There is a wider context. The Court of Appeal's handling of the Post Office Horizon appeals, completed in 2021, established with the force of authority what common sense had always suggested: convictions cannot stand if based on unexamined software outputs. The great majority of those prosecutions was heard in magistrates courts. The benches that convicted those defendants were not acting in bad faith. They were operating within a system that presented computer evidence as reliable, offered no mechanism for challenging it and proceeded on the institutional assumption that if a machine said it, it was probably true. A bench can be challenged on its reasoning. A risk score cannot.

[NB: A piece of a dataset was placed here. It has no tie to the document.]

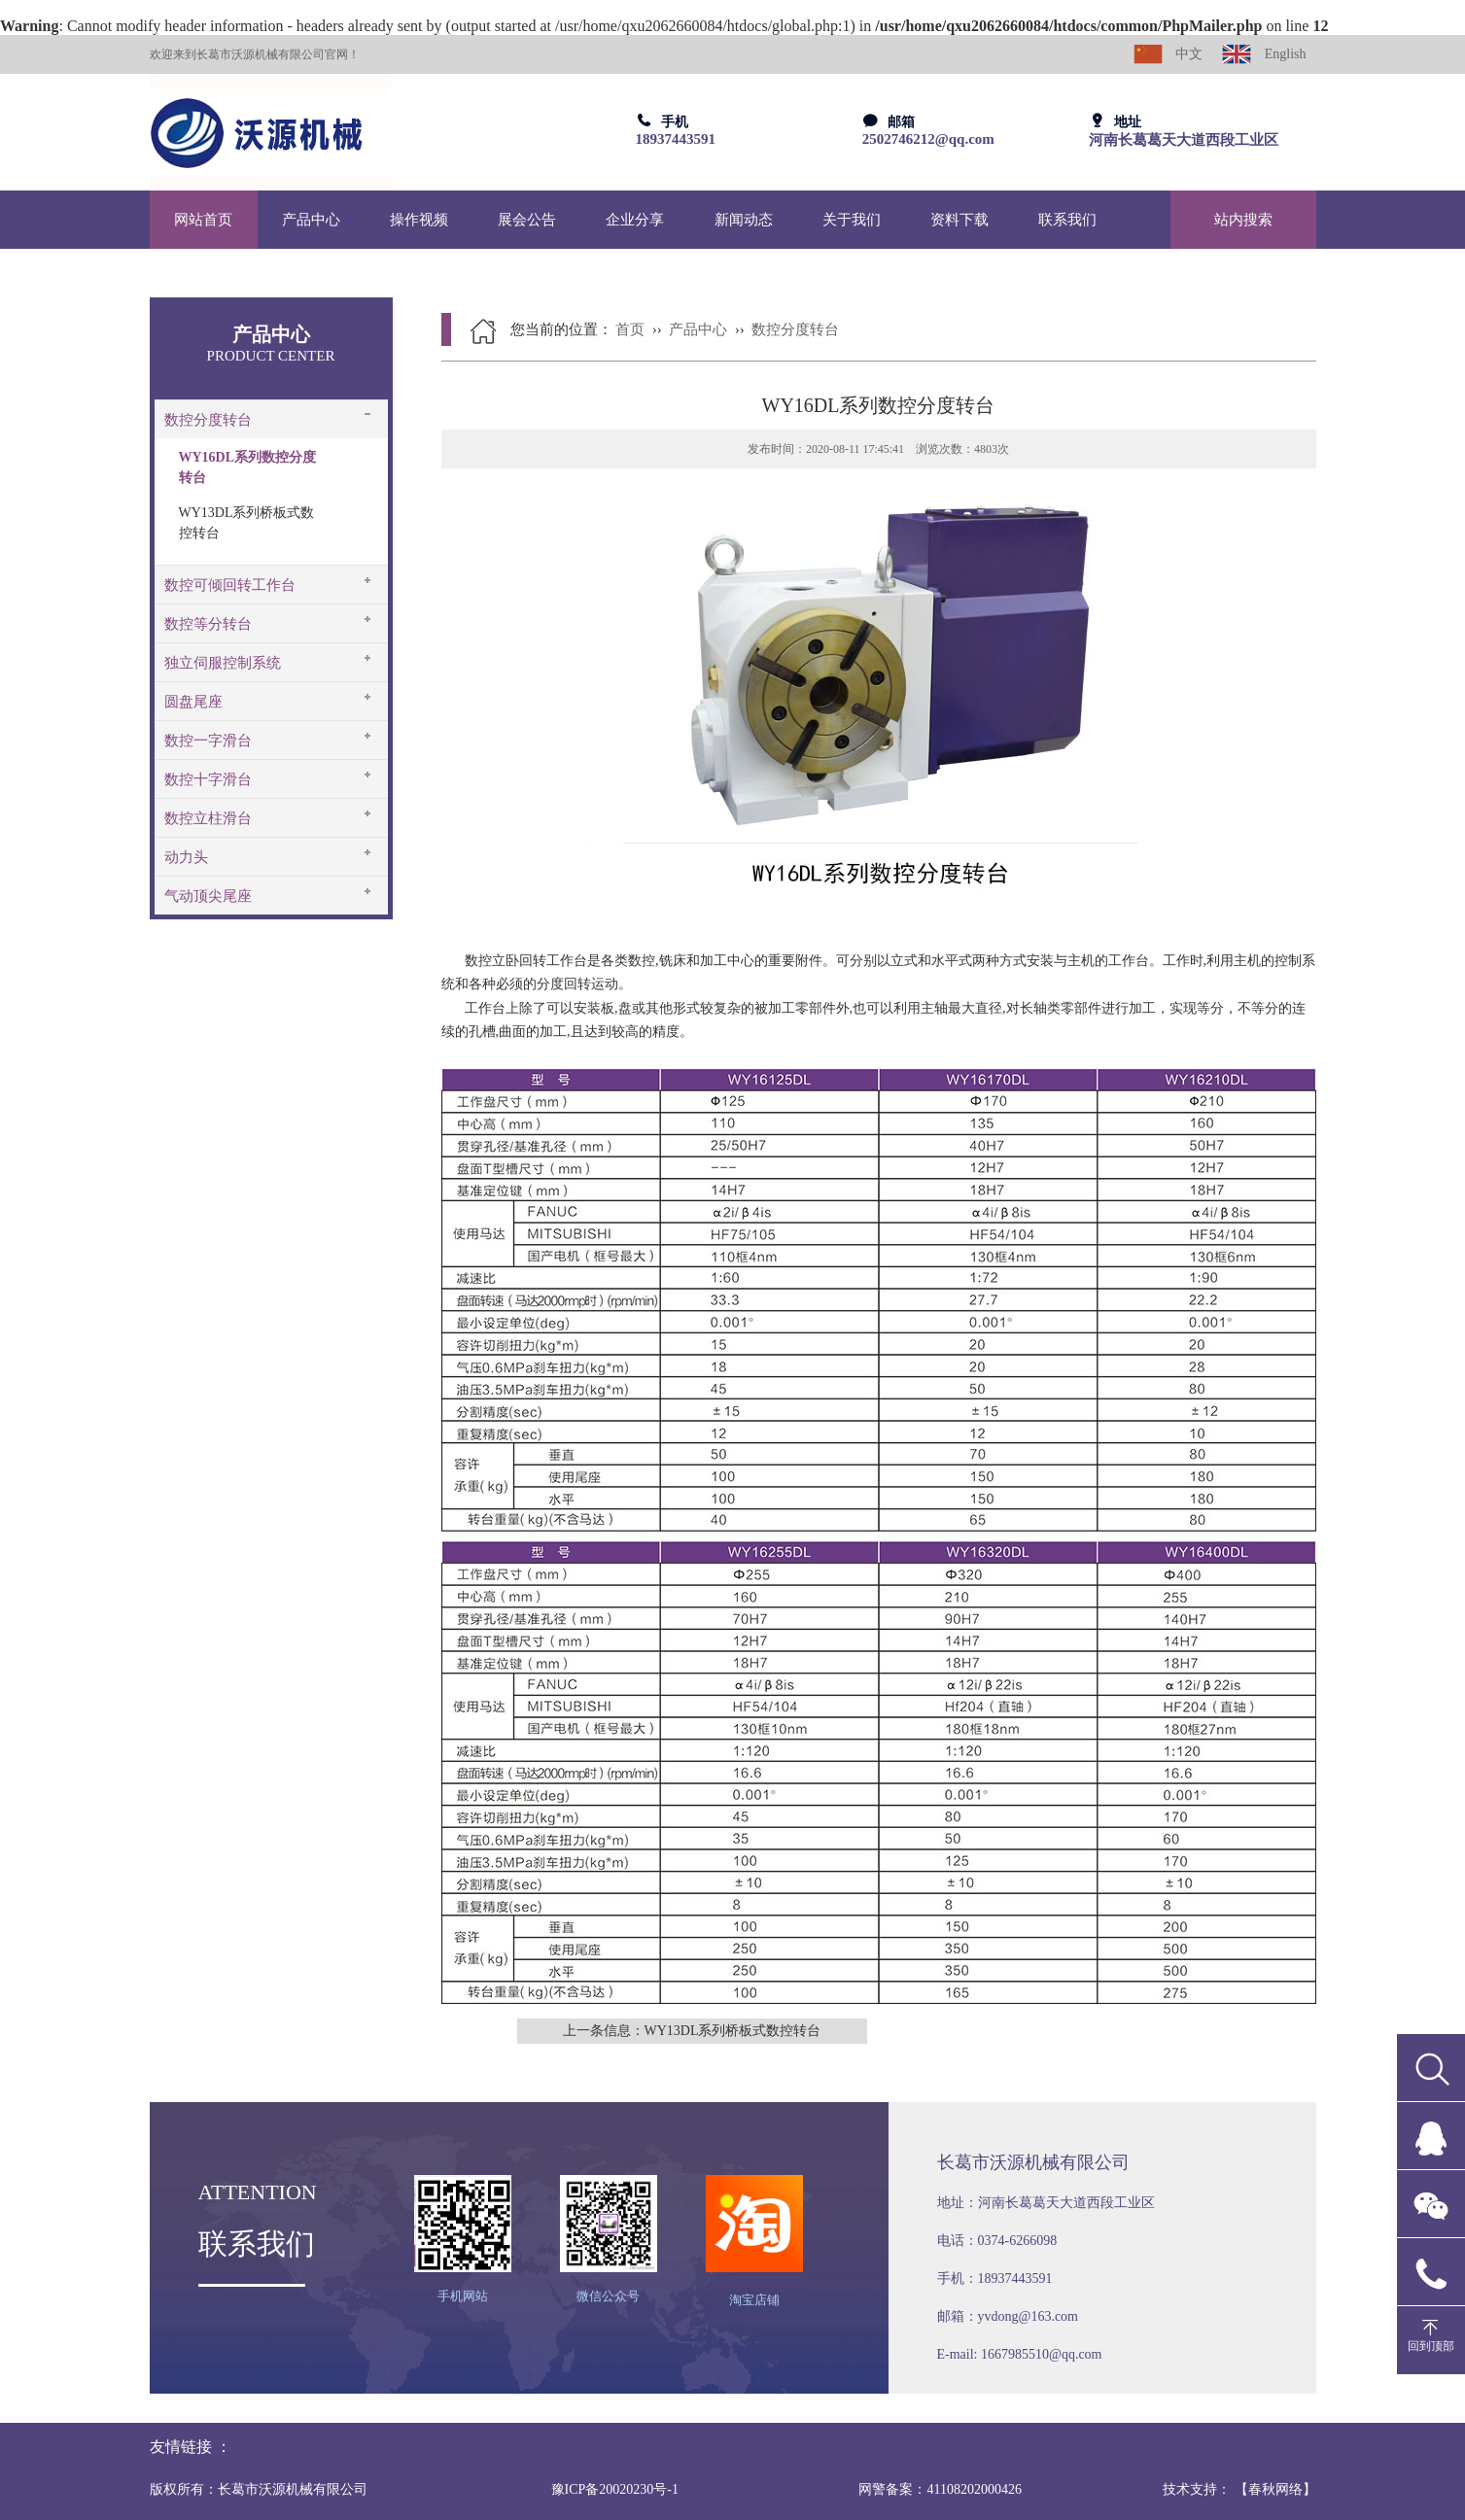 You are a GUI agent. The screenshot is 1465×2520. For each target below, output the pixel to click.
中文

The Horizon software was not artificial intelligence in the modern sense. It was a financial management system that produced erroneous data and whose errors were systematically denied by those with an institutional interest in the system's reliability.
But the principle is identical to the one that now applies in every courtroom where an OASys score informs a sentencing decision. If the output of a computer system is accepted without scrutiny, justice is not being done. It is being performed.

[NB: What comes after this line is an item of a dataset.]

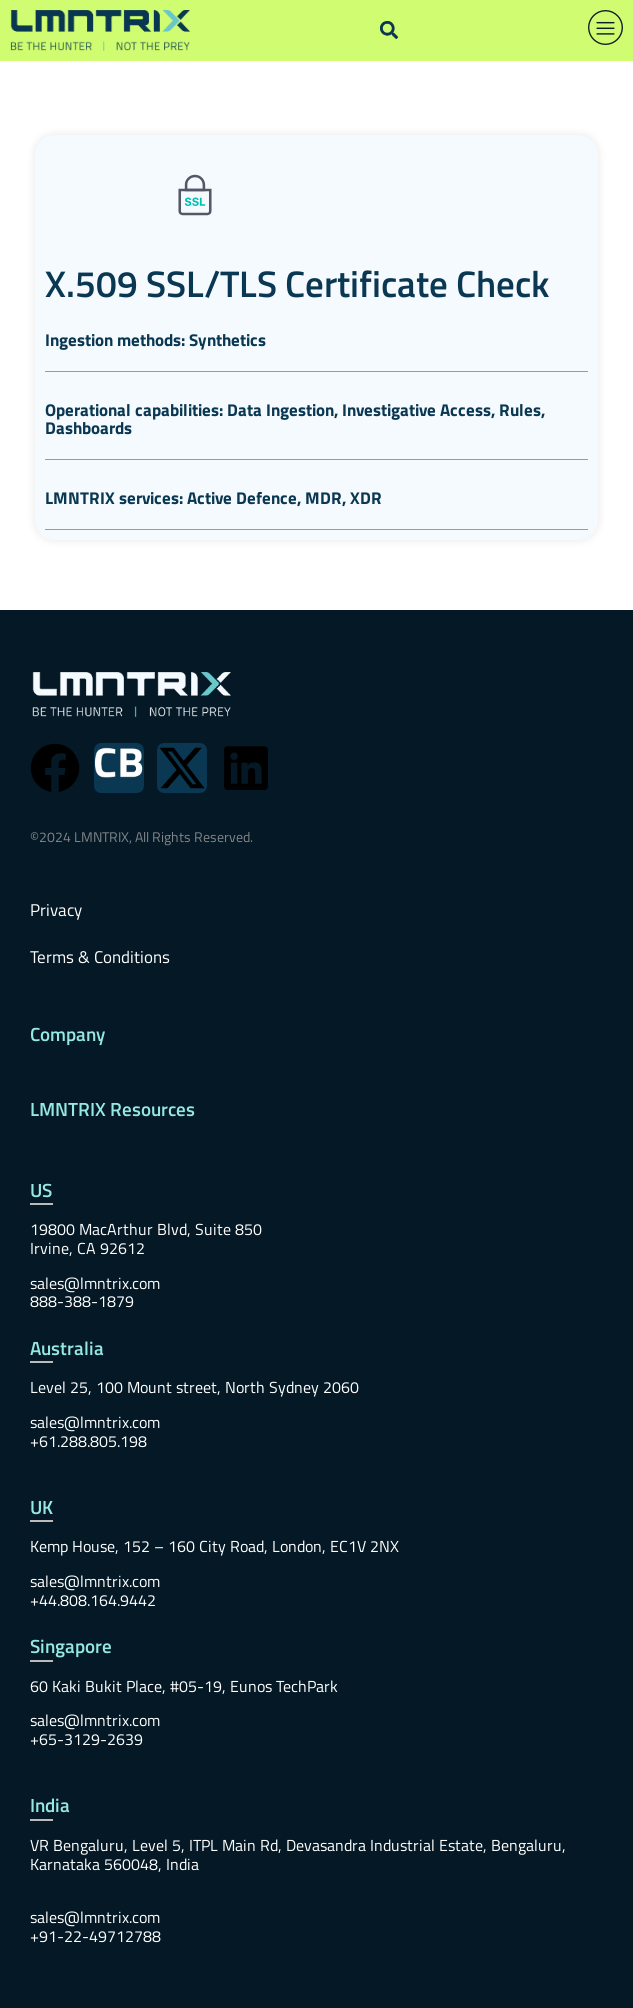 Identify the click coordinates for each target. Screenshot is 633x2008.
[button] (389, 30)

In December 2023 the Courts and Tribunals Judiciary issued guidance to judicial office holders including magistrates on the use of artificial intelligence. The Judicial College identified preparing for innovation and change as a key objective in its activities report for 2023 to 2024. The Ministry of Justice's AI Action Plan, published in July 2025, committed to rolling out enterprise grade AI assistants to every member of Ministry of Justice staff by December of that year. Although substantial progress has been made that aspirational hope has still some way to go. However Microsoft 365 Copilot has been made available to leadership judges following a successful pilot. But to date even so called “leadership magistrates” have not been allocated Copilot licenses. Instead AI use in the magistrates’ courts is described to be at an operational/pilot level.
Whilst the above offers political sound bites [bytes?] for the MOJ for the fourteen thousand or so lay magistrates of England and Wales there is currently no attempt to offer systematic understanding of the algorithmic tools that are already shaping the documents they read in court. There is no requirement that a pre-sentence report disclose the weighting applied by OASys to the variables it has assessed. There is no mechanism by which a defence advocate can challenge a risk score on behalf of their client.

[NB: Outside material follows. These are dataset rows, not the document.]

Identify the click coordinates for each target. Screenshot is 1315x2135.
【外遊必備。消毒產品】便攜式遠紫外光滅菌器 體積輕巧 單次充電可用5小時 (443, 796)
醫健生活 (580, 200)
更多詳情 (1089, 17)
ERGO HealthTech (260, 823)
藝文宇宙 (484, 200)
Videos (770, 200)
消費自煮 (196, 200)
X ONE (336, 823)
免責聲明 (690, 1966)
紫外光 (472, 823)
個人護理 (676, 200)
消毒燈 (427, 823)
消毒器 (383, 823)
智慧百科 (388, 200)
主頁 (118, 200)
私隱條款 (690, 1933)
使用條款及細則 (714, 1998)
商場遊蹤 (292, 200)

The argument for the lay magistracy has always rested on the principle that local people, drawn from the full range of community life, bring a judgment to the lower courts that is both democratically grounded and practically wise. But that principle requires that magistrates be in full possession of all the material that bears upon the decision before them. A bench that is reading, without knowing it, the output of a commercial algorithm is not in full possession of the material. It is in possession of a summary that someone or something has already partially made up their mind about.
It is a human not a machine which sits in the middle chair. But that ephemeral machine has acquired a significant influence over what happens to the person who stands before it. That influence is invisible, unaccountable and, as far as the magistracy is concerned, but a phantom in time and space. It is now apposite for reality, transparency and confidence in humanity to once again oversee the court process.